No me gusta mucho reiterar los temas ni verme obligada a buscar una manera distinta de decir lo mismo, pero hay tópicos tan universales que se vuelven cíclicos, obligatorios, clásicos, y muchas veces nuestro discurso resulta una paráfrasis de lo que otros dijeron antes, y la cotidianidad, un déjà vu de vidas anteriores.
Desde que Reinaldo, mi profesor guía de noveno grado, escribió en la pizarra el término «empatía» y nos explicó su significado, se convirtió en una de mis palabras favoritas. He recurrido a ella en varios textos e intento practicarla a diario, como una máxima en la vida.
Por eso esta vez escribo en primera persona. Asumo los riesgos que supone opinar sobre asuntos de los cuales nunca sabré todos los detalles o, víctima de la subjetividad, dedicar mayor atención a situaciones que me resultan cercanas y dejar en segundo plano lo que para otros es verdaderamente importante. Sin embargo, más peligroso me parece permanecer inerte ante la brecha que se agiganta entre la sociedad a la cual aspiramos y la que tenemos.
En un contexto doméstico de supervivencia, dominado por las incontables horas de apagón, los desencuentros entre el ratico de electricidad y el abasto de agua, y las dificultades para adquirir alimentos, medicinas, productos de aseo, gas, carbón o dinero en efectivo —entre tantas otras urgencias—, pensar un poquito más allá traza uno de los límites entre civilización y barbarie.
En medio del apuro por satisfacer necesidades básicas a las cuales no teníamos que dedicar tanto tiempo y esfuerzo en otros momentos, conviene cambiar el espejo por un cristal y mirar, además de a nosotros mismos, a otros que están pasándolo igual o peor, con quienes no tenemos justificación para ser mezquinos, indolentes o agresivos; ni en el barrio, ni en una cola, ni en las redes sociales, ni desde un buró, ni con un mar de por medio.
Quiero mantener la mente positiva y una actitud optimista, sin despegar los pies del suelo; no para conformarme porque el escenario es aún menos angustioso que en tiempos pasados, sino para intentar volver a los que fueron más esperanzadores, e incluso, superarlos; para salir de mi burbuja de vez en cuando y ayudar —o, al menos, comprender— desde el respeto, en lugar de minimizar el sentir ajeno por no parecerse al mío.
Quiero hacer justicia a la proporción biológica de dos oídos, dos manos y una boca, para escuchar y actuar antes de juzgar, y dialogar en vez de acallar lo que me incomoda.
Quiero que la crítica sea constructiva, equilibrada, para que no intoxique a quien la recibe ni condene a quien la hace, y que resuelva la dificultad que aqueja a la mayoría.
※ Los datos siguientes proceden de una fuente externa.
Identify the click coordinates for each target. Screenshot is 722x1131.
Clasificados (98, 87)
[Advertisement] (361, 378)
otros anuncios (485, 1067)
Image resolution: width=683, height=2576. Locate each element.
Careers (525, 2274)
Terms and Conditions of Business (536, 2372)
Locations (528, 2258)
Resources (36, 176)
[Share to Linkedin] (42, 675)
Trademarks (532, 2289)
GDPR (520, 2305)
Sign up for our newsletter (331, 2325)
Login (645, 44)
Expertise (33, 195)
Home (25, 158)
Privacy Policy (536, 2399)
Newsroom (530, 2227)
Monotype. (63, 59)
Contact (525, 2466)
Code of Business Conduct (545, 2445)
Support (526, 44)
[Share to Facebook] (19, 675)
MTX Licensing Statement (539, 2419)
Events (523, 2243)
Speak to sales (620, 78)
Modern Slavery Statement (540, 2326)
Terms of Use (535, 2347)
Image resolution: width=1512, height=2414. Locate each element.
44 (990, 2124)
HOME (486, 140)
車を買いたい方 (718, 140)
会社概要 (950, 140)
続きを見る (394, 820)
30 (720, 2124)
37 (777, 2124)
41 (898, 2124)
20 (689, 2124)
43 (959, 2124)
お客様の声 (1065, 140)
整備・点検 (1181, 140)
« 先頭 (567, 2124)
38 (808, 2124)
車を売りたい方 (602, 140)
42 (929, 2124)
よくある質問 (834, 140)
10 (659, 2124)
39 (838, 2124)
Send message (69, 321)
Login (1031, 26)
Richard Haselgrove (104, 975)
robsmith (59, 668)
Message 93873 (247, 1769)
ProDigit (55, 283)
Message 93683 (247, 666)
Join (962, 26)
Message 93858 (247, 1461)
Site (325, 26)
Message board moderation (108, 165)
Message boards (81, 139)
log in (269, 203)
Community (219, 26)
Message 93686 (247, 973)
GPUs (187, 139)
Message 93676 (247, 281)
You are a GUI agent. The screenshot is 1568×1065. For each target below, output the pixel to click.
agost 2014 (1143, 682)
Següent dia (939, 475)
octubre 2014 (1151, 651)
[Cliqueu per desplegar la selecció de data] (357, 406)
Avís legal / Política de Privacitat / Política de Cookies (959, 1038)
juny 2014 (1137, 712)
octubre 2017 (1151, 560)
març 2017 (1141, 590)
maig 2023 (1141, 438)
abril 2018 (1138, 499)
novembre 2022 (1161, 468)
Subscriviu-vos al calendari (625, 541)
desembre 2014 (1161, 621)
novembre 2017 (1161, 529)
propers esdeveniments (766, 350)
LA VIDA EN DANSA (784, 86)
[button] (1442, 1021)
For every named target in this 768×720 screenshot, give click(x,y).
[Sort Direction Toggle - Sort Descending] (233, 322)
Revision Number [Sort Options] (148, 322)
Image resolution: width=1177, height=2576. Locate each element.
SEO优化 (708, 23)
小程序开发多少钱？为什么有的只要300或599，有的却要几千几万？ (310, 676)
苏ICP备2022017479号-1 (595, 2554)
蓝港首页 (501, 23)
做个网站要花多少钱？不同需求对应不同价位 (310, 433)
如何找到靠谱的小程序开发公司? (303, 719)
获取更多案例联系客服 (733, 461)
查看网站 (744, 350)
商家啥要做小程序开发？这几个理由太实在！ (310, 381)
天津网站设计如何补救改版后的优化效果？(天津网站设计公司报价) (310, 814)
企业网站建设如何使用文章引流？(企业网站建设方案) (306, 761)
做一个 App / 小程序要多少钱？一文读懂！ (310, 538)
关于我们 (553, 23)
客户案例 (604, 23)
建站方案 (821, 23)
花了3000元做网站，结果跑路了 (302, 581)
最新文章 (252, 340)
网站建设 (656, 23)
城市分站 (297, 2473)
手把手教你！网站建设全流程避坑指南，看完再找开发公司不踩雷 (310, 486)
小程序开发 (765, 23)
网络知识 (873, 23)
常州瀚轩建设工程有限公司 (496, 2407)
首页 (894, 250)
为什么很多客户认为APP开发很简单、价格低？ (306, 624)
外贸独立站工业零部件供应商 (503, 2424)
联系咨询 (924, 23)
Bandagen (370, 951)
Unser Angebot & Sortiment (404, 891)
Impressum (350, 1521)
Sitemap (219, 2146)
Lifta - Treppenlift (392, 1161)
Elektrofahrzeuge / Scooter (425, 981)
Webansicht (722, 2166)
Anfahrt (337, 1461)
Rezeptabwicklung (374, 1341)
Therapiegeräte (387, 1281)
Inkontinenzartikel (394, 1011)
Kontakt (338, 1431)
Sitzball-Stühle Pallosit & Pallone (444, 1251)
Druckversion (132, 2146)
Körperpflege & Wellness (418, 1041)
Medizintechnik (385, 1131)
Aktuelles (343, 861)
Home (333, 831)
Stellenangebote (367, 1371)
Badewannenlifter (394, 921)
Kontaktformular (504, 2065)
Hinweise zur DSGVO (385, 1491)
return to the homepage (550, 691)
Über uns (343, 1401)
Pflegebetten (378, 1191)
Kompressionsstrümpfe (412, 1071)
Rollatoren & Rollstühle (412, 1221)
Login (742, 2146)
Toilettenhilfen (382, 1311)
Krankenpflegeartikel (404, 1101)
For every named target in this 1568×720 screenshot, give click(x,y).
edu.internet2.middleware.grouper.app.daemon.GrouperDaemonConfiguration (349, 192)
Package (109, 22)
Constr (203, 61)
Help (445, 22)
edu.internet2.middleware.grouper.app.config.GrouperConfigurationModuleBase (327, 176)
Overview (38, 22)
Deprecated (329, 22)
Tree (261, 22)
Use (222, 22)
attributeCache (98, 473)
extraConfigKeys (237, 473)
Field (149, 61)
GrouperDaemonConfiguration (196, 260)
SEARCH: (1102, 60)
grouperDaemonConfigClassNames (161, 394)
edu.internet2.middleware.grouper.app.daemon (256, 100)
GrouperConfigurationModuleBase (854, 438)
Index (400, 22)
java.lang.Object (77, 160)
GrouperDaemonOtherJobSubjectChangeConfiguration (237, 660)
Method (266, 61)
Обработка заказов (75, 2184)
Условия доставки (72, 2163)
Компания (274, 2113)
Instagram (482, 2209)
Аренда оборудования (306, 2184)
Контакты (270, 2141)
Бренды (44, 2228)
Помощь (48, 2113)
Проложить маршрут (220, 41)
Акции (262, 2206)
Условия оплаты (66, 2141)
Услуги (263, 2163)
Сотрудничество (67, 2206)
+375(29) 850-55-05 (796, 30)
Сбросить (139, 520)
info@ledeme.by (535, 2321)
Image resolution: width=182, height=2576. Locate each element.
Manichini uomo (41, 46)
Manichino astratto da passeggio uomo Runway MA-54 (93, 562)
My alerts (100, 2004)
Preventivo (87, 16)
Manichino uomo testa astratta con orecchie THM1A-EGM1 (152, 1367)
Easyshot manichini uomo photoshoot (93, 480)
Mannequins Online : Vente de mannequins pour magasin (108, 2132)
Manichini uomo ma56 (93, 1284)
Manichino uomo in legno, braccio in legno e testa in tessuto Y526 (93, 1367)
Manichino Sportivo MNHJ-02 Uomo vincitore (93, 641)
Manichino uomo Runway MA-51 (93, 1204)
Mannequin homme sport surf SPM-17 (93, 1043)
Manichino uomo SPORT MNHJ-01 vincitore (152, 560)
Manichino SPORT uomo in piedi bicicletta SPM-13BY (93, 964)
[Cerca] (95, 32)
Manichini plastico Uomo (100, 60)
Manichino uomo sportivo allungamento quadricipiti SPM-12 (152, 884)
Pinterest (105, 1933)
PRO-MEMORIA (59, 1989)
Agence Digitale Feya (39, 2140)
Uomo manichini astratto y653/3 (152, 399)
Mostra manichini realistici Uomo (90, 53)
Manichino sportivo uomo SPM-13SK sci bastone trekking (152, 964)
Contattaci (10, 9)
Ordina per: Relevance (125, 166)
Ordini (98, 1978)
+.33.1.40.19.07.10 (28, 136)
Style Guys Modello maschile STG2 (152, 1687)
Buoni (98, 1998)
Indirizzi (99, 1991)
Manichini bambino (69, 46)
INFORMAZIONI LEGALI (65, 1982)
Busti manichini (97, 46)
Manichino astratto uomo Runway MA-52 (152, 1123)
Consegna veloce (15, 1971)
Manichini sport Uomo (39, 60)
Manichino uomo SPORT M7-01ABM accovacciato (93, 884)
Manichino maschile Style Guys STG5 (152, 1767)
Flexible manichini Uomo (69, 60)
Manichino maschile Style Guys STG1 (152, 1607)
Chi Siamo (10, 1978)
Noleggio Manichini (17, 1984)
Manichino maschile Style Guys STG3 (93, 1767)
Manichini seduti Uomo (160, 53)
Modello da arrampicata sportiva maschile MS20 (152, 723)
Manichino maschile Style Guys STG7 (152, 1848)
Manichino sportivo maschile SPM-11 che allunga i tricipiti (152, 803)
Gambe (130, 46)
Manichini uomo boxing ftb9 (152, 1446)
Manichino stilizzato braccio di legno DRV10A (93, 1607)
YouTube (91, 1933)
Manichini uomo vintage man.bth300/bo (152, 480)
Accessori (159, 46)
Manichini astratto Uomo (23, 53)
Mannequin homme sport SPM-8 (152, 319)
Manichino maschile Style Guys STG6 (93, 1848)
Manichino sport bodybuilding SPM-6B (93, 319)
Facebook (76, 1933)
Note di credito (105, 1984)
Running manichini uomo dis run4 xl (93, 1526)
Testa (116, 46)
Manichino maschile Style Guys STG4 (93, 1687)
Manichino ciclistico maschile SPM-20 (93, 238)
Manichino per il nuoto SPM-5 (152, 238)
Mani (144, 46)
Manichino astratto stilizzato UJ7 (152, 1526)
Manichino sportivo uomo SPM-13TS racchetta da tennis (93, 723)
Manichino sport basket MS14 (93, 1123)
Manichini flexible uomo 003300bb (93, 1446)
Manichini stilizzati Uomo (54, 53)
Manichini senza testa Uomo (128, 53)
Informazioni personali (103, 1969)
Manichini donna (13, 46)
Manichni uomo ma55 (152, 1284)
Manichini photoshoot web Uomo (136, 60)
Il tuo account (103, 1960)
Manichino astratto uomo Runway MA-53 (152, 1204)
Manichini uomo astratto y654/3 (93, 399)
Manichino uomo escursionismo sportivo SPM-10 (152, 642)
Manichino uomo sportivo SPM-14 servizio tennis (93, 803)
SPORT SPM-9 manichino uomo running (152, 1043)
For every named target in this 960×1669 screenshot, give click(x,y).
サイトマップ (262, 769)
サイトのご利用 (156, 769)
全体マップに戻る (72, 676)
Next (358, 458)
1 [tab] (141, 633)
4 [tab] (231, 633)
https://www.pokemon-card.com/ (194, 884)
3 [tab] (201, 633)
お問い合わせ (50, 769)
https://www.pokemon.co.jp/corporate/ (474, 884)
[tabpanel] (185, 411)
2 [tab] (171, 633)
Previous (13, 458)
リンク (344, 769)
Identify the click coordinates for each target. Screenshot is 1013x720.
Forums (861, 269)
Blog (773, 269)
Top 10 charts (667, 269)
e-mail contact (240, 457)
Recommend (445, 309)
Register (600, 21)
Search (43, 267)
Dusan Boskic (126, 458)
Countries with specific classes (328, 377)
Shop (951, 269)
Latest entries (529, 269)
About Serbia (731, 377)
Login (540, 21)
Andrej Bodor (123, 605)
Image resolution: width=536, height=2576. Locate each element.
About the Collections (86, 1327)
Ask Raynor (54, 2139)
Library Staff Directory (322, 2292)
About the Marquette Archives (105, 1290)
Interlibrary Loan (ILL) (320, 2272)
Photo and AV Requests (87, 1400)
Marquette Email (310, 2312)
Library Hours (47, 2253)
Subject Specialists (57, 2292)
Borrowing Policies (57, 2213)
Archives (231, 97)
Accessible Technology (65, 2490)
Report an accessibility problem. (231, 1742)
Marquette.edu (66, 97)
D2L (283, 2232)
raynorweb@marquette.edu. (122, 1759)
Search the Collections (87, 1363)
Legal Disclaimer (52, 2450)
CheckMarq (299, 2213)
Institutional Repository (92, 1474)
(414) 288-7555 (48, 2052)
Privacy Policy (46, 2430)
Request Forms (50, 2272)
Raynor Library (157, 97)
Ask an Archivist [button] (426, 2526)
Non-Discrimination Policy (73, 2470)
Quiero «arreglar» la casa para los míos y no solo para las visitas, asumir mi responsabilidad con el bienestar común todos los días, no cuando un jefe oriente y supervise, porque si el compromiso con «los de abajo» contradice a «los de arriba» o viceversa, tenemos un problema.
No quiero que la desidia y la indiferencia naturalicen lo que no funciona sin intentar cambiarlo, que los burócratas sigan sumando trabas a los trámites, que los caprichos y el orgullo quiebren los puentes que tanto necesita esta isla para mantenerse unida desde todas las latitudes, que el morbo de publicar el dolor succione las ganas de encontrarle alivio, que la hojarasca oculte las esencias y el gris impida ver otros colores donde todavía queda esperanza, o donde nos toca volver a sembrarla.